[[ DATA UNDER STUDY, beginning ]]

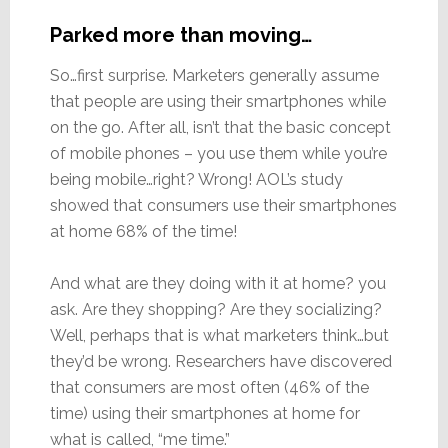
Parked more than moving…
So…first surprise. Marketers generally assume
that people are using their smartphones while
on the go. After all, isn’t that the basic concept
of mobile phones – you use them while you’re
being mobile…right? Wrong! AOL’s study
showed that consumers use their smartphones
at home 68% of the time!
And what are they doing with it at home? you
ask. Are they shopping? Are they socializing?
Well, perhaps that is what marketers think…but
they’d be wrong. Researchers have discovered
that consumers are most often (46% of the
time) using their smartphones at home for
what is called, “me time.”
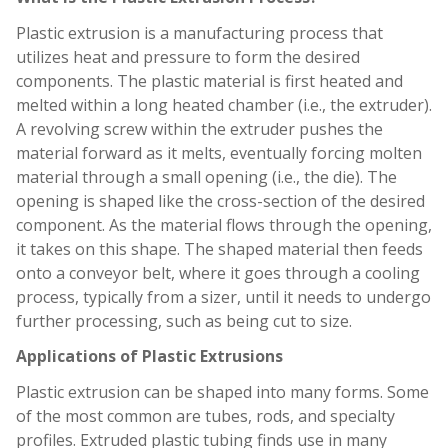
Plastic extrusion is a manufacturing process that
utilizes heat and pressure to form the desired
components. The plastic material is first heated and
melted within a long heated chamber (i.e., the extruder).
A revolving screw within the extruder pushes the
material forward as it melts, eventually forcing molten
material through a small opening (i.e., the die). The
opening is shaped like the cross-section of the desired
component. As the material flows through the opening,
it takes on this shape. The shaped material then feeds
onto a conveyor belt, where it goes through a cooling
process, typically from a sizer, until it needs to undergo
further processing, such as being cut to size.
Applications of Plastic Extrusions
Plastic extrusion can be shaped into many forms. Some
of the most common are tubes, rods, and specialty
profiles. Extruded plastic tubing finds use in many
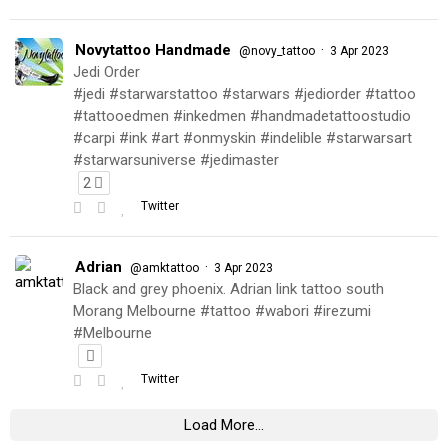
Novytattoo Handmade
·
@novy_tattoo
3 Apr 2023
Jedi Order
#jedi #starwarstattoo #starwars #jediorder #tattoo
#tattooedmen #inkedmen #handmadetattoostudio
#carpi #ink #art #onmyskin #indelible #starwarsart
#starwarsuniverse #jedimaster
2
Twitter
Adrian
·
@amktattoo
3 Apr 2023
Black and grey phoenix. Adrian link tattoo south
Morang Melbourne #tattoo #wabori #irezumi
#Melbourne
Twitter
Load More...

[[ DATA UNDER STUDY, end ]]
[[ DATA UNDER STUDY, beginning ]]

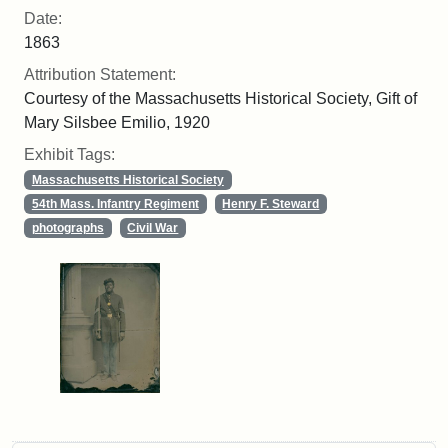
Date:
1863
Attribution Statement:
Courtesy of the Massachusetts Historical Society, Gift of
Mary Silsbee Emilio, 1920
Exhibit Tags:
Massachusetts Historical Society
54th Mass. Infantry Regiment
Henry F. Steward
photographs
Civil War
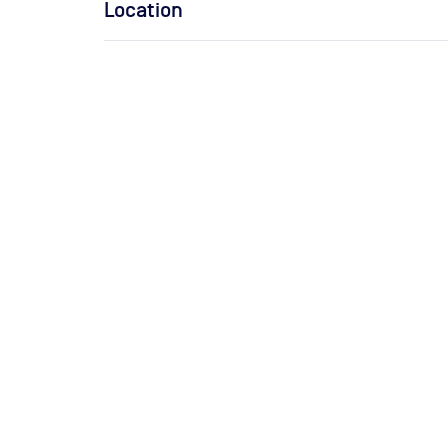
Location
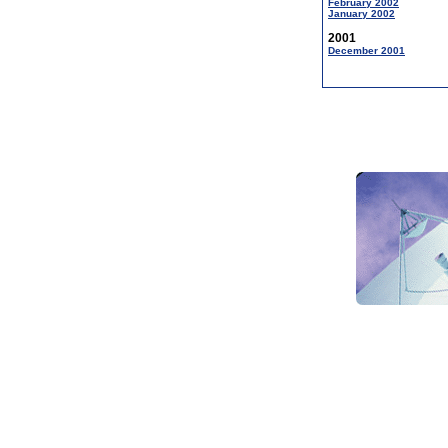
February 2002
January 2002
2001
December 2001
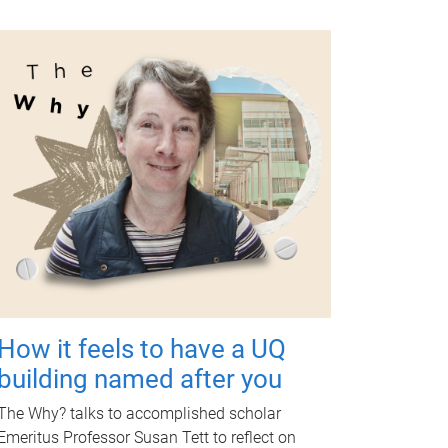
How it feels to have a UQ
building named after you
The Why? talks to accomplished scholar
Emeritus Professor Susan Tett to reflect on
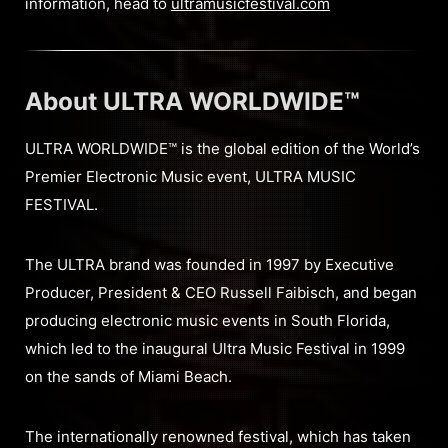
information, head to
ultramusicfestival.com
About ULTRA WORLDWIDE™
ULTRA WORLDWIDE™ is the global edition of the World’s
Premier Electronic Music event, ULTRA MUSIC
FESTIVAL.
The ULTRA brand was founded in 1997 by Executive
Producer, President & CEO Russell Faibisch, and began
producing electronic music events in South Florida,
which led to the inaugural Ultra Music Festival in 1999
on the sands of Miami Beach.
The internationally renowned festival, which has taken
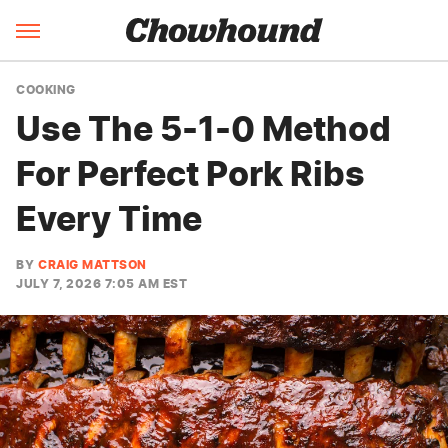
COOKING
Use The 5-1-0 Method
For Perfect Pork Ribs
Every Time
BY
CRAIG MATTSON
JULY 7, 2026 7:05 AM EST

[[ DATA UNDER STUDY, end ]]
[[ DATA UNDER STUDY, beginning ]]

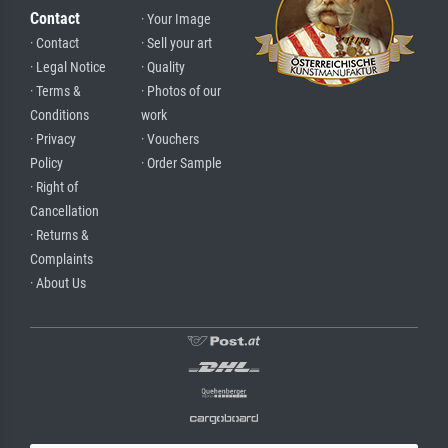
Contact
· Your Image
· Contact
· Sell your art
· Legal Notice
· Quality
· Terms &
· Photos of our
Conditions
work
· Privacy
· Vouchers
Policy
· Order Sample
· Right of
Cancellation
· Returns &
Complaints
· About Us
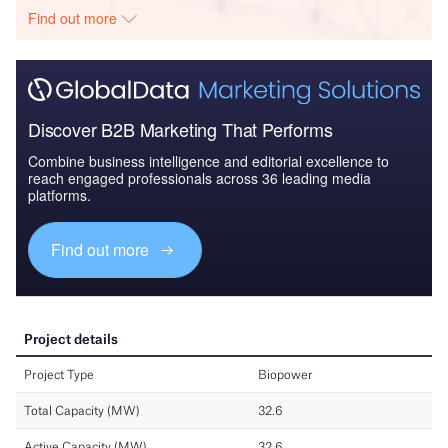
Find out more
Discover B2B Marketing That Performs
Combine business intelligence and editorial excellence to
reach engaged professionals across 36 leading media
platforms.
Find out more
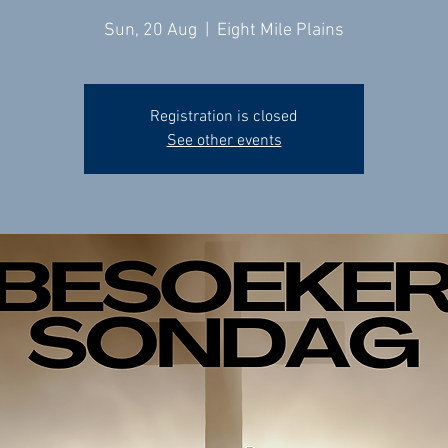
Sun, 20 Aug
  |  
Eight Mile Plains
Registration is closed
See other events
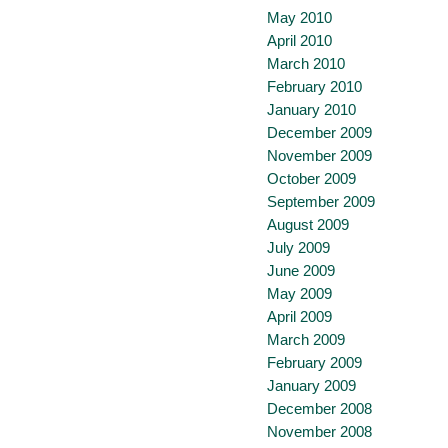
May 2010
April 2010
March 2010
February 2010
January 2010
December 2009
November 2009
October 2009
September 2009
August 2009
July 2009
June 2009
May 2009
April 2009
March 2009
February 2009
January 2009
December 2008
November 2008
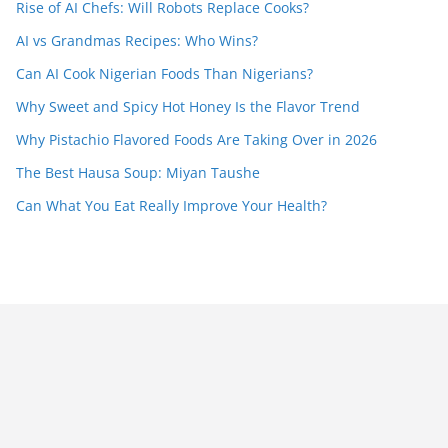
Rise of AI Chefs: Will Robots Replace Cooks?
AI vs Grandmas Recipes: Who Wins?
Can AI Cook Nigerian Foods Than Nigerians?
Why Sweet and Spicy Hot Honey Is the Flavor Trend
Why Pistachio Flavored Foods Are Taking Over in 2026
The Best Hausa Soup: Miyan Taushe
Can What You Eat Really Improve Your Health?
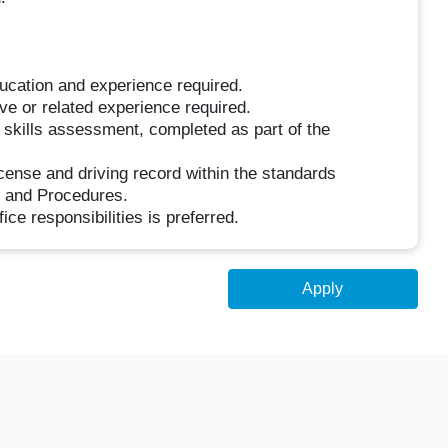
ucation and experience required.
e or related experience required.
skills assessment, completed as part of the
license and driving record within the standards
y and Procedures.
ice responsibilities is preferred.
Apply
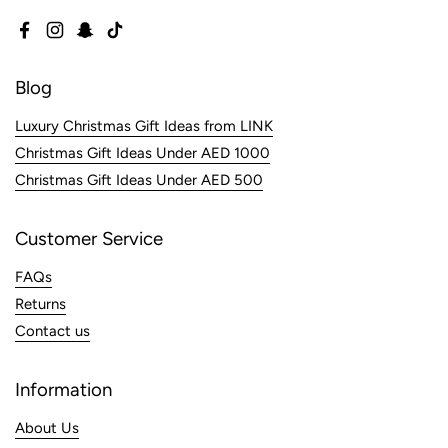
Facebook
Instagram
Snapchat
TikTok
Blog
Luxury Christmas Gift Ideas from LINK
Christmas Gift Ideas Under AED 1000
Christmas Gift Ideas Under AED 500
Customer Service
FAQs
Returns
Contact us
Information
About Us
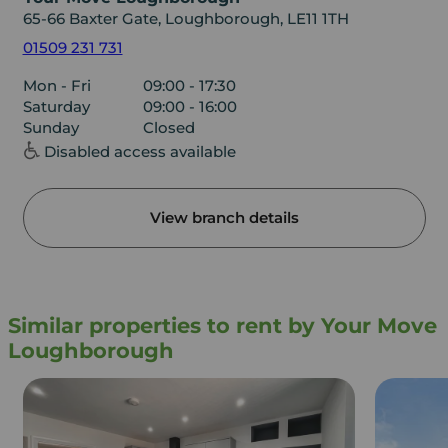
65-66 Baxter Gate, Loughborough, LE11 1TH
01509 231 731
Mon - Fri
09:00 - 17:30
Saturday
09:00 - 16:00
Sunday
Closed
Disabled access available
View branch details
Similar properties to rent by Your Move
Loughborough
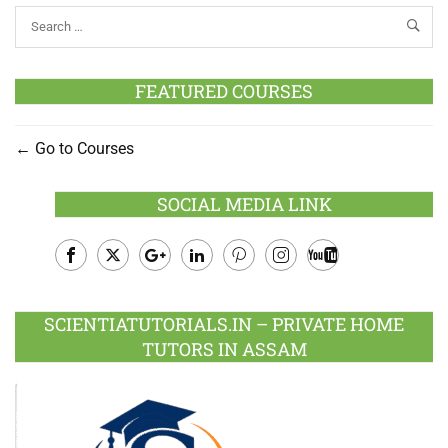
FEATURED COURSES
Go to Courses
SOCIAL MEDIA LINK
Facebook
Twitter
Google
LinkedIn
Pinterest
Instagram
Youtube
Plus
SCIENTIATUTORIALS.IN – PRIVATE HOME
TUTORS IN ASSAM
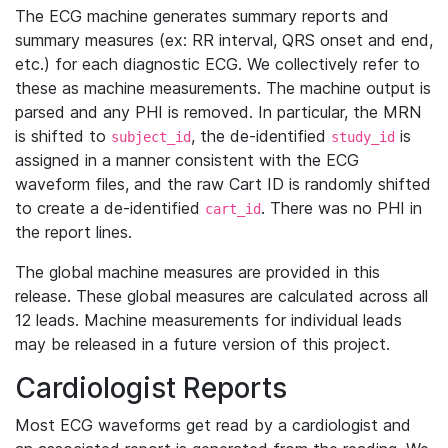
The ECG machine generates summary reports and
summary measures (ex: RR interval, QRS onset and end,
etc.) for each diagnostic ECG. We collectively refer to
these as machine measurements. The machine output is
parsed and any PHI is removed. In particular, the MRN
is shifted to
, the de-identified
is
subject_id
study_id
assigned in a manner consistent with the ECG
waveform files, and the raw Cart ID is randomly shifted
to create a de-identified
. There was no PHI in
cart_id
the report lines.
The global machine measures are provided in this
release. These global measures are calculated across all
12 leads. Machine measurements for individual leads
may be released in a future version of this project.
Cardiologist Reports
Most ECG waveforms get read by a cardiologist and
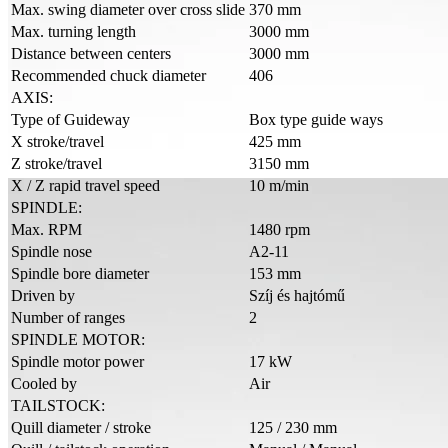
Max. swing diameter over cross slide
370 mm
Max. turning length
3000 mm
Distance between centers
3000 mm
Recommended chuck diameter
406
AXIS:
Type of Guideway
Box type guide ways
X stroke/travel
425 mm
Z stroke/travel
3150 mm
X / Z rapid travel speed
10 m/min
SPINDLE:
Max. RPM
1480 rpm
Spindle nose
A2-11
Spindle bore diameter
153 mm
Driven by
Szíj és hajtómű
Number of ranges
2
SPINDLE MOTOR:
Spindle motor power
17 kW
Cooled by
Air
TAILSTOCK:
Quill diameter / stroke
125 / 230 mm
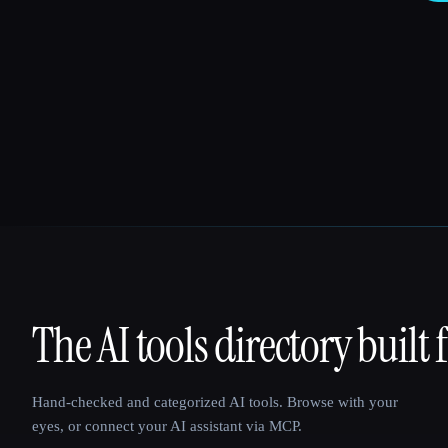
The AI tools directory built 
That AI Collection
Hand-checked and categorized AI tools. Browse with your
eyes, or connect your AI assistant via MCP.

[[ DATA UNDER STUDY, end ]]

### TASK TO CARRY OUT
Could you retype exactly the lines above, starting at the line that contains "Parked more than moving…" and ending at the line that contains "ask. Are they shopping? Are they socializing?", and nothing more?

### OUTPUT FOR THIS EXERCISE
Parked more than moving…
So…first surprise. Marketers generally assume
that people are using their smartphones while
on the go. After all, isn’t that the basic concept
of mobile phones – you use them while you’re
being mobile…right? Wrong! AOL’s study
showed that consumers use their smartphones
at home 68% of the time!
And what are they doing with it at home? you
ask. Are they shopping? Are they socializing?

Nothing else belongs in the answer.